Teniendo esto en cuenta, a la muchacha le pareció una buena oferta. Era
consciente de que si se ponía exigente, la cuerda se podía romper por
el extremo más flojo y ella sabía muy bien que éste siempre sería el
suyo. A la familia del muerto le sobraban tiempo, dinero e influencias
para convencer a cualquier magistrado de que todo era una patraña y
aunque no hizo mucho caso de aquellas amenazas del médico en cuanto a
los nuevos descubrimientos sí que sopesó este punto. Ellos tenían
mucho que perder y no estarían dispuestos a perderlo tontamente. Antes
recurrirían a cualquier extremo que podía hasta imaginarse. No era tan
difícil librarse de una persona molesta y menos cuando ésta tenía que
vivir en un ambiente sórdido como es el de la noche. Loli sabía que
Vicente era un hombre de carácter mucho más débil de lo que quería
aparentar y estos siempre son los más peligrosos y amigos de urdir las
más inmundas tretas porque suelen dejarse arrastrar por sus arrebatos.
En cambio, su abogado, que era un hombre duro y sin miramientos, era
mucho más asequible a la hora de negociar. Él sí conocía los puntos
débiles de su defensa y prefirió llegar a un acuerdo que no
perjudicase mucho a ninguna de las dos partes. Conocía que, puestos a
pleitear, por muchas pruebas que aportasen, el buen nombre del padre de
sus clientes siempre quedaría en entredicho. Al fin y al cabo, una
mujer sola y con un hijo recién nacido siempre sería escuchada y
merecería lástima en un Tribunal. Tampoco la vida conocida de don
Arturo era tan ejemplar como su hijo afirmaba. Y de la desconocida,
mejor era ni pensarlo. Así que sopesó todos los extremos y del medio
millón que en principio había propuesto pasó sin vacilaciones al
millón que le planteó Loli. Y más que hubiese estado dispuesto a dar,
seguramente. Pero esto ya se lo guardó para sí mismo, aunque los dos,
la chica y él mismo, lo sabían.
La entrega del dinero se efectuó en el transcurso de una comida entre
ambos, en un restaurante de los mejores de Madrid, y mediante dinero en
efectivo. Él deslizó un abultado sobre por debajo de la mesa entre las
manos de la muchacha que se apresuró a tomarlo y a esconderlo en su
bolso.
- Si quiere, puede ir al baño y contarlo, señorita Loli. -. Le
advirtió.
- No es necesario. Usted es un caballero y un hombre sensato. No creo
que se manchase por unos miles de pesetas.
- Gracias por esas palabras.
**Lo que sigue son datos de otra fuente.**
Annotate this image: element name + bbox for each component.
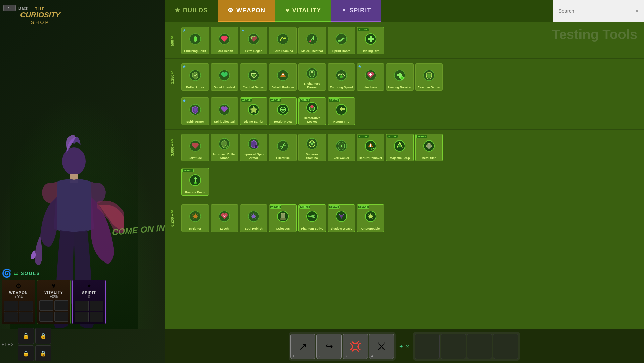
shadow-weave-label: Shadow Weave bbox=[329, 227, 354, 231]
item-enduring-spirit[interactable]: ★ Enduring Spirit bbox=[181, 27, 209, 54]
weapon-icon: ⚙ bbox=[4, 282, 33, 290]
item-colossus[interactable]: ACTIVE Colossus bbox=[269, 204, 297, 232]
spirit-armor-icon bbox=[188, 103, 202, 116]
item-health-nova[interactable]: ACTIVE Health Nova bbox=[269, 97, 297, 125]
item-majestic-leap[interactable]: ACTIVE Majestic Leap bbox=[386, 134, 414, 161]
ability-4-number: 4 bbox=[371, 354, 373, 358]
item-superior-stamina[interactable]: Superior Stamina bbox=[298, 134, 326, 161]
ability-slot-8[interactable] bbox=[493, 334, 518, 359]
tab-spirit[interactable]: ✦ Spirit bbox=[331, 0, 381, 22]
item-debuff-remover[interactable]: ACTIVE Debuff Remover bbox=[357, 134, 384, 161]
item-return-fire[interactable]: ACTIVE Return Fire bbox=[328, 97, 355, 125]
item-shadow-weave[interactable]: ACTIVE Shadow Weave bbox=[328, 204, 355, 232]
item-spirit-lifesteal[interactable]: Spirit Lifesteal bbox=[211, 97, 238, 125]
veil-walker-icon bbox=[335, 139, 348, 153]
ability-3-icon: 💢 bbox=[349, 340, 361, 352]
esc-button[interactable]: ESC bbox=[3, 5, 16, 11]
spirit-label: SPIRIT bbox=[75, 291, 103, 295]
combat-barrier-label: Combat Barrier bbox=[241, 86, 266, 89]
item-rescue-beam[interactable]: ACTIVE Rescue Beam bbox=[181, 168, 209, 196]
tier-items-3000b: ACTIVE Rescue Beam bbox=[180, 166, 211, 197]
item-healing-rite[interactable]: ACTIVE Healing Rite bbox=[357, 27, 384, 54]
item-restorative-locket[interactable]: ACTIVE Restorative Locket bbox=[298, 97, 326, 125]
item-bullet-armor[interactable]: ★ Bullet Armor bbox=[181, 63, 209, 91]
item-enduring-speed[interactable]: Enduring Speed bbox=[328, 63, 355, 91]
flex-slot-4: 🔒 bbox=[35, 345, 51, 361]
tier-row-3000: $ 3,000 + Fortitude bbox=[165, 130, 644, 165]
spirit-armor-label: Spirit Armor bbox=[183, 120, 208, 124]
search-input[interactable] bbox=[558, 8, 632, 14]
ability-slot-1[interactable]: ↗ 1 bbox=[290, 334, 315, 359]
ability-connector-infinity: ∞ bbox=[405, 343, 409, 349]
healing-rite-label: Healing Rite bbox=[358, 49, 383, 53]
item-reactive-barrier[interactable]: Reactive Barrier bbox=[415, 63, 443, 91]
svg-point-3 bbox=[194, 37, 197, 41]
item-veil-walker[interactable]: Veil Walker bbox=[328, 134, 355, 161]
item-phantom-strike[interactable]: ACTIVE Phantom Strike bbox=[298, 204, 326, 232]
item-sprint-boots[interactable]: Sprint Boots bbox=[328, 27, 355, 54]
item-bullet-lifesteal[interactable]: Bullet Lifesteal bbox=[211, 63, 238, 91]
vitality-icon: ♥ bbox=[39, 282, 68, 290]
ability-slot-7[interactable] bbox=[467, 334, 492, 359]
items-area: $ 500 ★ Enduring Spirit bbox=[165, 22, 644, 329]
extra-regen-icon bbox=[247, 32, 260, 46]
item-enchanters-barrier[interactable]: Enchanter's Barrier bbox=[298, 63, 326, 91]
tier-row-500: $ 500 ★ Enduring Spirit bbox=[165, 24, 644, 58]
spirit-stat-icon: ✦ bbox=[75, 282, 103, 290]
item-metal-skin[interactable]: ACTIVE Metal Skin bbox=[415, 134, 443, 161]
tier-items-500: ★ Enduring Spirit bbox=[180, 25, 386, 56]
ability-slot-6[interactable] bbox=[441, 334, 466, 359]
ability-slot-4[interactable]: ⚔ 4 bbox=[369, 334, 394, 359]
logo-shop: SHOP bbox=[20, 19, 60, 25]
vitality-tab-label: Vitality bbox=[292, 7, 321, 14]
item-debuff-reducer[interactable]: Debuff Reducer bbox=[269, 63, 297, 91]
item-soul-rebirth[interactable]: Soul Rebirth bbox=[240, 204, 267, 232]
item-divine-barrier[interactable]: ACTIVE Divine Barrier bbox=[240, 97, 267, 125]
item-leech[interactable]: Leech bbox=[211, 204, 238, 232]
debuff-remover-label: Debuff Remover bbox=[358, 156, 383, 160]
sprint-boots-icon bbox=[335, 32, 348, 46]
item-extra-health[interactable]: Extra Health bbox=[211, 27, 238, 54]
tab-builds[interactable]: ★ Builds bbox=[165, 0, 218, 22]
spirit-stat-box: ✦ SPIRIT 0 bbox=[72, 280, 106, 324]
svg-point-8 bbox=[309, 40, 311, 42]
ability-3-number: 3 bbox=[345, 354, 347, 358]
tab-weapon[interactable]: ⚙ Weapon bbox=[218, 0, 275, 22]
enduring-spirit-icon bbox=[188, 32, 202, 46]
item-extra-stamina[interactable]: Extra Stamina bbox=[269, 27, 297, 54]
ability-slot-2[interactable]: ↪ 2 bbox=[316, 334, 342, 359]
item-improved-bullet-armor[interactable]: Improved Bullet Armor bbox=[211, 134, 238, 161]
ability-slot-5[interactable] bbox=[415, 334, 440, 359]
debuff-remover-icon bbox=[364, 139, 377, 153]
item-lifestrike[interactable]: Lifestrike bbox=[269, 134, 297, 161]
restorative-locket-label: Restorative Locket bbox=[300, 116, 325, 124]
item-improved-spirit-armor[interactable]: Improved Spirit Armor bbox=[240, 134, 267, 161]
item-healing-booster[interactable]: + Healing Booster bbox=[386, 63, 414, 91]
item-spirit-armor[interactable]: ★ Spirit Armor bbox=[181, 97, 209, 125]
leech-label: Leech bbox=[212, 227, 237, 231]
svg-rect-67 bbox=[280, 218, 286, 220]
search-close-icon[interactable]: ✕ bbox=[635, 8, 639, 14]
enduring-spirit-label: Enduring Spirit bbox=[183, 49, 208, 53]
ability-slot-3[interactable]: 💢 3 bbox=[343, 334, 368, 359]
item-melee-lifesteal[interactable]: Melee Lifesteal bbox=[298, 27, 326, 54]
item-inhibitor[interactable]: Inhibitor bbox=[181, 204, 209, 232]
melee-lifesteal-label: Melee Lifesteal bbox=[300, 49, 325, 53]
reactive-barrier-label: Reactive Barrier bbox=[417, 86, 441, 89]
svg-rect-12 bbox=[368, 38, 374, 40]
item-extra-regen[interactable]: ★ Extra Regen bbox=[240, 27, 267, 54]
item-unstoppable[interactable]: ACTIVE Unstoppable bbox=[357, 204, 384, 232]
tier-row-1250b: ★ Spirit Armor bbox=[165, 94, 644, 128]
item-healbane[interactable]: ★ Healbane bbox=[357, 63, 384, 91]
item-fortitude[interactable]: Fortitude bbox=[181, 134, 209, 161]
ability-connector-icon: ✦ bbox=[399, 343, 403, 350]
tab-vitality[interactable]: ♥ Vitality bbox=[275, 0, 331, 22]
majestic-leap-label: Majestic Leap bbox=[387, 156, 412, 160]
healing-booster-icon: + bbox=[393, 69, 406, 82]
item-combat-barrier[interactable]: Combat Barrier bbox=[240, 63, 267, 91]
ability-1-icon: ↗ bbox=[299, 340, 307, 352]
svg-point-37 bbox=[282, 109, 284, 111]
bullet-armor-label: Bullet Armor bbox=[183, 86, 208, 89]
spirit-slot-1 bbox=[75, 301, 89, 311]
weapon-slot-4 bbox=[19, 312, 33, 322]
Y lamento sinceramente que nos hayamos
tenido que conocer en esta situación. Me hubiera gustado que hubiera
sido en otra más agradable. He tenido que interpretar el papel de malo
y eso no me agrada.
- Usted ha cumplido con su deber, querido. Si sus clientes le pagan
tiene que defenderlos aunque sea en contra de su voluntad y haciendo lo
que no le guste. Así que no se preocupe, que por mi parte no hay
ningún rencor. Y eso de conocernos de otra forma más agradable, queda
enteramente en sus manos... -. Insinuó.
Era un hombre joven, de unos treinta y ocho o cuarenta años, de aspecto
agradable y simpático. Todo lo que tuvo de frío y severo durante su
actuación en la reunión lo estaba teniendo de amable en este caso.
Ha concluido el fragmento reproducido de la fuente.